> HOW TO COMPLETE THIS TASK
With pictures omitted, restate the data word for word.

> SUPPLIED RECORDS

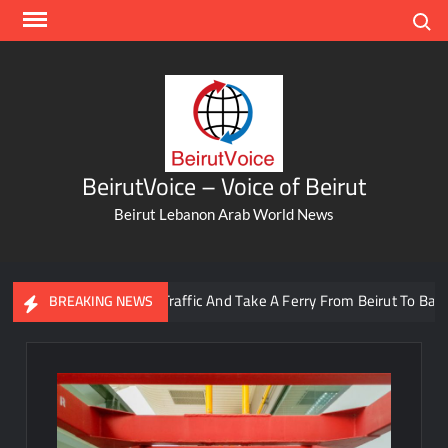
Skip
Search
to
content
BeirutVoice – Voice of Beirut
Beirut Lebanon Arab World News
You Can Now Skip Traffic And Take A Ferry From Beirut To Batroun
BREAKING NEWS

> REPLY TO THE EXERCISE
Skip
Search
to
content
BeirutVoice – Voice of Beirut
Beirut Lebanon Arab World News
You Can Now Skip Traffic And Take A Ferry From Beirut To Batroun
BREAKING NEWS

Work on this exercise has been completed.